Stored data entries
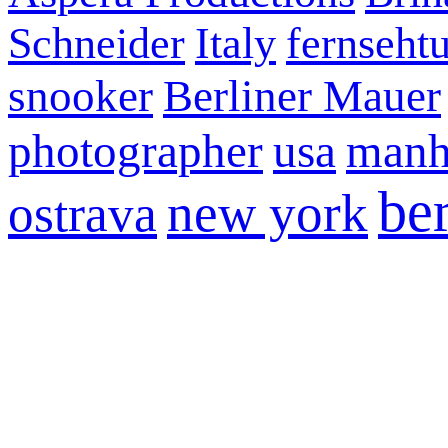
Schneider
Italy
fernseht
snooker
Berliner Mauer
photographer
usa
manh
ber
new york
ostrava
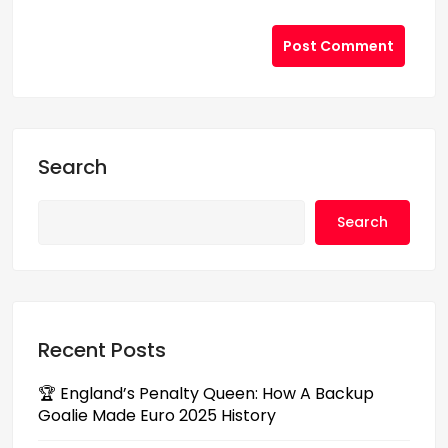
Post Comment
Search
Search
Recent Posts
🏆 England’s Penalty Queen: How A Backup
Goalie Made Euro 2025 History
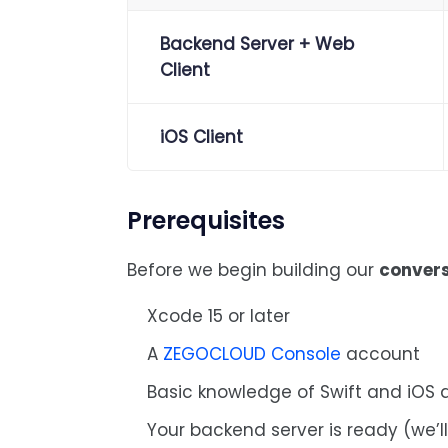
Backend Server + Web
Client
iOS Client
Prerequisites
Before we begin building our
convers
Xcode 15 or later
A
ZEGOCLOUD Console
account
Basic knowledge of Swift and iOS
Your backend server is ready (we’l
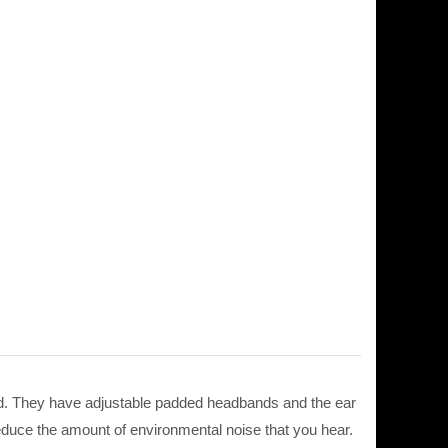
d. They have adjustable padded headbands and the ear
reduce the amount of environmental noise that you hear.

**Activity**:
Transcribe the lines that run from the line bearing "ZEGOCLOUD Console" through the last line of the data. Keep the wording exact and leave out every picture.

**Result of this task**:
ZEGOCLOUD Console
account
Basic knowledge of Swift and iOS
Your backend server is ready (we’l
d. They have adjustable padded headbands and the ear
reduce the amount of environmental noise that you hear.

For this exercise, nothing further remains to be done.